Séducteur, il apprécie la compagnie féminine. Entouré souvent par des
femmes en tenue de soldat, ses « amazones », il se nourrit frugalement,
notamment de lait de chamelle.   Personnage
théâtral, il se singularise par des actes et des propos qui ont amusé le
monde, distribuant les affronts à ses pairs arabes ou émettant des
théories très personnelles sur l’histoire et les hommes.  
Lors d’un sommet arabe en 1988, on le voit la seule main droite gantée
de blanc. Il explique qu’il veut ainsi éviter de serrer des « mains
tachées de sang ». Au sommet suivant, il se trouve à côté de l’ex-roi
saoudien Fahd. Fumant un gros cigare, il se tourne ostensiblement vers
son voisin chaque fois qu’il exhale la fumée.   Son
Livre vert, instituant la « Jamahiriya », affirme que la démocratie ne
peut être établie par les urnes. « Les élections, c’est une mascarade »,
dit-il.   Dans les années 1990, Kadhafi, affaibli
sur la scène mondiale, déçu par ses partenaires arabes, se tourne vers
le continent noir.   Elu à la tête de l’Union
africaine début 2009, il donne le ton de sa présidence en demandant à
ses pairs de l’appeler désormais « Roi des rois traditionnels d’Afrique ».
Après une année chaotique où ses prises de position dissonantes
brouillent l’image de l’institution, il cède la place au président du
Malawi.   Traité pendant des décennies de chef d’un Etat « terroriste »,
il décide de se réconcilier avec l’Occident.  
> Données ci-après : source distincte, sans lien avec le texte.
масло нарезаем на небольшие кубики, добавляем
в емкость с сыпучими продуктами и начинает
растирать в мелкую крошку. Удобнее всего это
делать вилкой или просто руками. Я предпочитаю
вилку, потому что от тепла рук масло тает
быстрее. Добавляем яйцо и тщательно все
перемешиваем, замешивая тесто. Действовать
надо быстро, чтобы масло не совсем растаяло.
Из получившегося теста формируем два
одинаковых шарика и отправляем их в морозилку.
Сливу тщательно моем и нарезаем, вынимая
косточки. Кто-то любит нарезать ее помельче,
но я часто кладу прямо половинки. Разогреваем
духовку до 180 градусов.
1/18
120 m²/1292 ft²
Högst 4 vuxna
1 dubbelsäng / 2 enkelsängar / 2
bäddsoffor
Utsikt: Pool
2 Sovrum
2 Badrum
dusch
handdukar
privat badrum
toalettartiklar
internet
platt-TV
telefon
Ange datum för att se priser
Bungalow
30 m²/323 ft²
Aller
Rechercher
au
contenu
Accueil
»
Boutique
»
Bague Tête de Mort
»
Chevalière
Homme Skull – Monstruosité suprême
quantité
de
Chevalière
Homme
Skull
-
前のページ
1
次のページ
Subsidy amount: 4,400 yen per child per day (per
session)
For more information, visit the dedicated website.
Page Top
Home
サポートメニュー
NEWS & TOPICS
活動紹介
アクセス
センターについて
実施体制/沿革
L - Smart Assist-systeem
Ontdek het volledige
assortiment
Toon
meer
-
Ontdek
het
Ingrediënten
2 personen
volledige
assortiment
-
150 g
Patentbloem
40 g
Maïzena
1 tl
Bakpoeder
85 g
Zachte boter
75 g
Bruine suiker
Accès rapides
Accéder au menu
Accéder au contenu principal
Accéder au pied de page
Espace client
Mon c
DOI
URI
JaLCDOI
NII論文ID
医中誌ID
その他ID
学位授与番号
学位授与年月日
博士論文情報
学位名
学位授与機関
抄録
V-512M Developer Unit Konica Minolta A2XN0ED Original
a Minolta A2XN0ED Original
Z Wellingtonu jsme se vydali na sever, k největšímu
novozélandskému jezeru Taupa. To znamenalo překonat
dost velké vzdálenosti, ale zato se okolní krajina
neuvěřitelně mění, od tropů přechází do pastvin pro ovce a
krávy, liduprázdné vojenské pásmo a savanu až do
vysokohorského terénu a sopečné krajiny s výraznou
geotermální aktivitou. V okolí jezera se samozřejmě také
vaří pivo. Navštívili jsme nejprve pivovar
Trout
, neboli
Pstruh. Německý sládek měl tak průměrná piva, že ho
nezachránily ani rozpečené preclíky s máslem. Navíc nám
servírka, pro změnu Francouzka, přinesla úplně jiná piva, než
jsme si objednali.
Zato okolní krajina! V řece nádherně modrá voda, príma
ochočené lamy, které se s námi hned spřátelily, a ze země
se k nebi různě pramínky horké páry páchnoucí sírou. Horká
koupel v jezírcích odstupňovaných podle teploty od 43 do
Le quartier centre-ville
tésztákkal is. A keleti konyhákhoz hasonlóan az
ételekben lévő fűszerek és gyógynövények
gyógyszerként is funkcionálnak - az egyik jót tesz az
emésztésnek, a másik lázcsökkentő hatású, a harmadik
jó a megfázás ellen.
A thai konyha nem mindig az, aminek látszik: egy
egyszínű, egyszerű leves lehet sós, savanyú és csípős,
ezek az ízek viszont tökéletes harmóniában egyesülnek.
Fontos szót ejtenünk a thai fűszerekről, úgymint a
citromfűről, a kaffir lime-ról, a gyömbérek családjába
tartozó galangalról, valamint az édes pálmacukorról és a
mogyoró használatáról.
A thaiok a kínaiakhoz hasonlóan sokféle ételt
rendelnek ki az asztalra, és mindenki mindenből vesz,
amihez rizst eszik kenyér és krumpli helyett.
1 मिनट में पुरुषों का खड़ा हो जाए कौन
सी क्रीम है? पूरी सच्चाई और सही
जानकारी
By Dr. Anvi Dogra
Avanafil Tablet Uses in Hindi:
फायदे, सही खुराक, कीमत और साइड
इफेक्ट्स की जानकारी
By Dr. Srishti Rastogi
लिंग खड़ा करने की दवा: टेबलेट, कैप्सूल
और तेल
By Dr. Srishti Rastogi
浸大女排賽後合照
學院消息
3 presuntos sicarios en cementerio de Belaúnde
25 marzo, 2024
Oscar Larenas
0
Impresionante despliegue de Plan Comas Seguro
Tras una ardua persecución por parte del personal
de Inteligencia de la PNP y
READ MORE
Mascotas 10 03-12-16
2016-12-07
En 2003, à la surprise du monde entier, il annonce le démantèlement de
ses programmes secrets d’armement. Il reconnaît ensuite la
responsabilité de son pays dans les attentats contre un avion américain
au-dessus de Lockerbie, en Ecosse (270 morts en 1988) et un avion
français au Niger (170 morts en 1989), et verse des indemnisations aux
familles des victimes.   L’ex-paria s’ouvre enfin à
l’Occident. Kadhafi reçoit les dirigeants occidentaux, tandis qu’à
l’étranger on lui déroule le tapis rouge, comme à Paris et plus
récemment à Rome, suscitant des polémiques.   Fort
de son pétrole, il réussit en 2008 à solder son passé avec l’Italie en
obtenant des excuses et des dédommagements de Rome pour la période
coloniale.   Plus récemment, il fait plier la Suisse
qui lui présente ses excuses, un an après l’arrestation de son fils
Hannibal pour des violences sur ses domestiques.   Et il accueille
triomphalement Abdelbasset al-Megrahi, condamné pour l’attentat de
Lockerbie, libéré pour raison de santé.